Inside the conclave: A look into the process of electing a new pope

It's the oldest enduring electoral system in the world and many of its traditions have been unchanged for centuries.

The conclave, which literally means "locked with a key", dates back to a time when cardinals 'were' locked-in until they chose a new pope.

Now, it's the world that is locked out, figuratively speaking, as much of the conclave will take place behind closed doors.

The gathering begins with a morning mass in St.
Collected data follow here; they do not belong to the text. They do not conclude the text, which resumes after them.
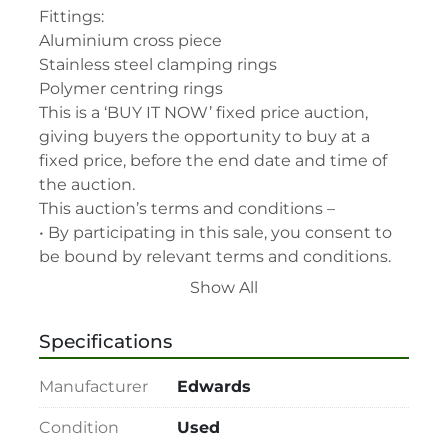
Fittings:

Aluminium cross piece

Stainless steel clamping rings

Polymer centring rings

This is a ‘BUY IT NOW’ fixed price auction, 
giving buyers the opportunity to buy at a 
fixed price, before the end date and time of 
the auction.

This auction’s terms and conditions –

• By participating in this sale, you consent to 
be bound by relevant terms and conditions.

• Please read lot description for special lot 
Show All
terms before bidding.

• All assets are second-hand and sold "As is, 
Specifications
Where is" with all faults and without recourse. 
LabAssets has used its reasonable 
Manufacturer
Edwards
endeavours to ensure that the description of 
each lot(s) appearing on the Site is accurate, 
Condition
Used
Peter's Basilica.

In the afternoon, the 115 voting cardinals of the Roman Catholic church, those under 80 years old, enter the Sistine Chapel where each will take an oath of secrecy.

The penalty: automatic excommunication.

After the oath -- preparations are made for the election -- taken by secret ballot.

Lots are drawn to select three cardinals who will help collect ballots: three more cardinals to count the votes and three others to review the results.

Printed on the ballots -- the words: "eligo in summum pontificem," -- meaning "I elect as supreme pontiff."

Each elector writes the name of one candidate on the lower half of the ballot -- and folds it in half.

Cardinals are not allowed to vote for themselves.

Then, in order of seniority -- the cardinals take their ballots to the altar.

Each places a folded ballot on to a small disc and then the ballot is dropped into a chalice.

Once all the votes are cast, the ballots are tallied and the results are read aloud.

More than a two-thirds majority is needed to declare a winner, in this case 77-votes.

If there is no winner, there's another vote.

If there is still no winner, two more votes are scheduled for the afternoon.

Voting continues, up to four ballots each day until there's a winner.

The ballots are burned after each session in an incinerator inside the chapel, sending off the most famous smoke signal in the world.

If there's no winner, they're burned with a chemical that gives off black smoke, telling the crowd waiting in St. Peter's Square that a new pope has not yet been selected.

When there is a winner the ballots are burned alone, giving off white smoke - a sign from the cardinals that they have chosen a new pope to lead the church.